• _Assignment_
This exercise asks for an exact copy of every entry below, with pictures omitted.
____
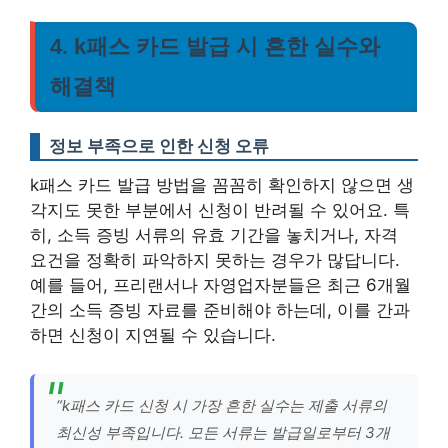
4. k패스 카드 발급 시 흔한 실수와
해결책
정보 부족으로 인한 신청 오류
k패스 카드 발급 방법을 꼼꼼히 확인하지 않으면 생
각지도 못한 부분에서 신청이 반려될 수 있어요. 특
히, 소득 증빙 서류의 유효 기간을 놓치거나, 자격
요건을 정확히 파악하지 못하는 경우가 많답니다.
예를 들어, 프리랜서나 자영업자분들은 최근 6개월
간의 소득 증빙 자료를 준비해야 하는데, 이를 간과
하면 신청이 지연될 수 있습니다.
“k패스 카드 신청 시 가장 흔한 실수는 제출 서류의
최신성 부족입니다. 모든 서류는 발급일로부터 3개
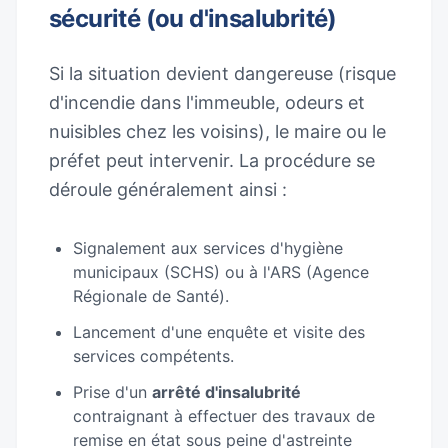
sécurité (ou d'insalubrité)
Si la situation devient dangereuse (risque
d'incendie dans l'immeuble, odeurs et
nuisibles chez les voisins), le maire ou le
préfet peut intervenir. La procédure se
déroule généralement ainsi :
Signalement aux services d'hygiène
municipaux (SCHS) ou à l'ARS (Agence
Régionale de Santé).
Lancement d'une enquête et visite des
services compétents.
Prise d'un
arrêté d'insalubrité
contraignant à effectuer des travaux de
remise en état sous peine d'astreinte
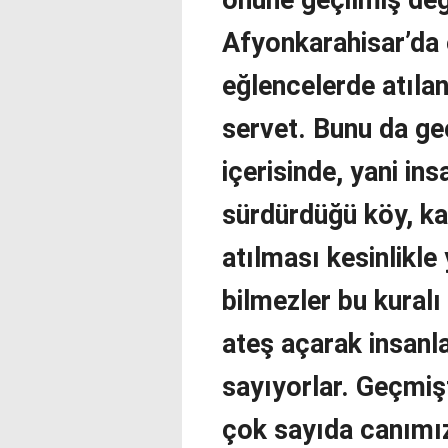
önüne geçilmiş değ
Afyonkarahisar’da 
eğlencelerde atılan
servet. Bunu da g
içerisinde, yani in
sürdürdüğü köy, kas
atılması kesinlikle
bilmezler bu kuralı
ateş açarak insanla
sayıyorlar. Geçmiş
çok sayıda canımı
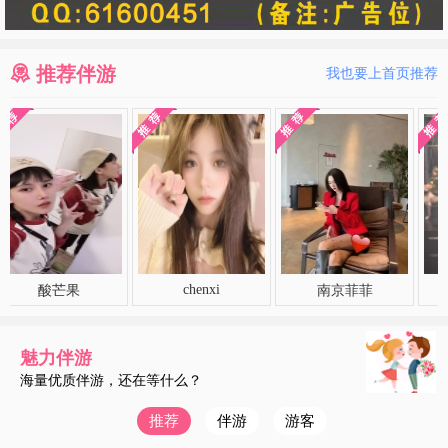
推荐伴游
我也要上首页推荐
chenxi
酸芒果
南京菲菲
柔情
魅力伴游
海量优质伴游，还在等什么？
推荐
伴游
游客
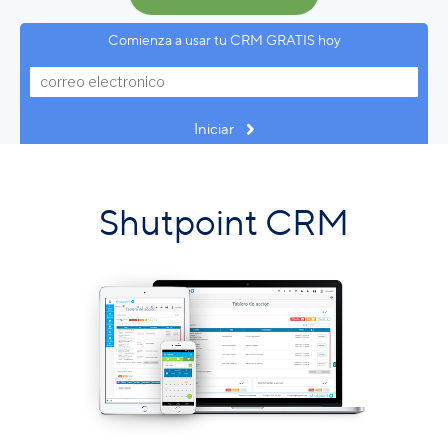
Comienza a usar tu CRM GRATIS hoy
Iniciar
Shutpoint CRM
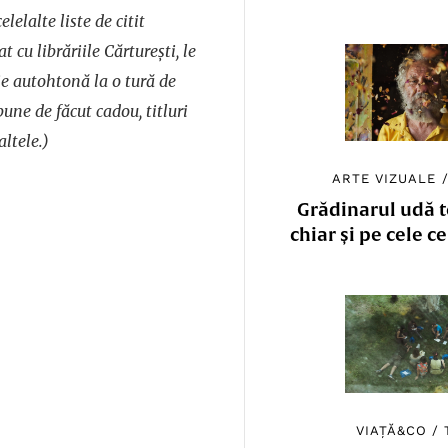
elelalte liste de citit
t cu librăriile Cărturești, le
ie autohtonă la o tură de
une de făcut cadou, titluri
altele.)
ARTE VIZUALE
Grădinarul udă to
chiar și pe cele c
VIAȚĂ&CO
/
____
• _Answer to this problem_
4. k패스 카드 발급 시 흔한 실수와
해결책
정보 부족으로 인한 신청 오류
k패스 카드 발급 방법을 꼼꼼히 확인하지 않으면 생
각지도 못한 부분에서 신청이 반려될 수 있어요. 특
히, 소득 증빙 서류의 유효 기간을 놓치거나, 자격
요건을 정확히 파악하지 못하는 경우가 많답니다.
예를 들어, 프리랜서나 자영업자분들은 최근 6개월
간의 소득 증빙 자료를 준비해야 하는데, 이를 간과
하면 신청이 지연될 수 있습니다.
“k패스 카드 신청 시 가장 흔한 실수는 제출 서류의
최신성 부족입니다. 모든 서류는 발급일로부터 3개
sécurité (ou d'insalubrité)
Si la situation devient dangereuse (risque
d'incendie dans l'immeuble, odeurs et
nuisibles chez les voisins), le maire ou le
préfet peut intervenir. La procédure se
déroule généralement ainsi :
Signalement aux services d'hygiène
municipaux (SCHS) ou à l'ARS (Agence
Régionale de Santé).
Lancement d'une enquête et visite des
services compétents.
Prise d'un
arrêté d'insalubrité
contraignant à effectuer des travaux de
remise en état sous peine d'astreinte
önüne geçilmiş değ
Afyonkarahisar’da 
eğlencelerde atılan
servet. Bunu da g
içerisinde, yani in
sürdürdüğü köy, kas
atılması kesinlikle
bilmezler bu kuralı
ateş açarak insanla
sayıyorlar. Geçmiş
çok sayıda canımı
推荐伴游
我也要上首页推荐
chenxi
酸芒果
南京菲菲
柔情
魅力伴游
海量优质伴游，还在等什么？
推荐
伴游
游客
Comienza a usar tu CRM GRATIS hoy
Iniciar
Shutpoint CRM
elelalte liste de citit
t cu librăriile Cărturești, le
ie autohtonă la o tură de
une de făcut cadou, titluri
altele.)
ARTE VIZUALE
Grădinarul udă to
chiar și pe cele c
VIAȚĂ&CO
/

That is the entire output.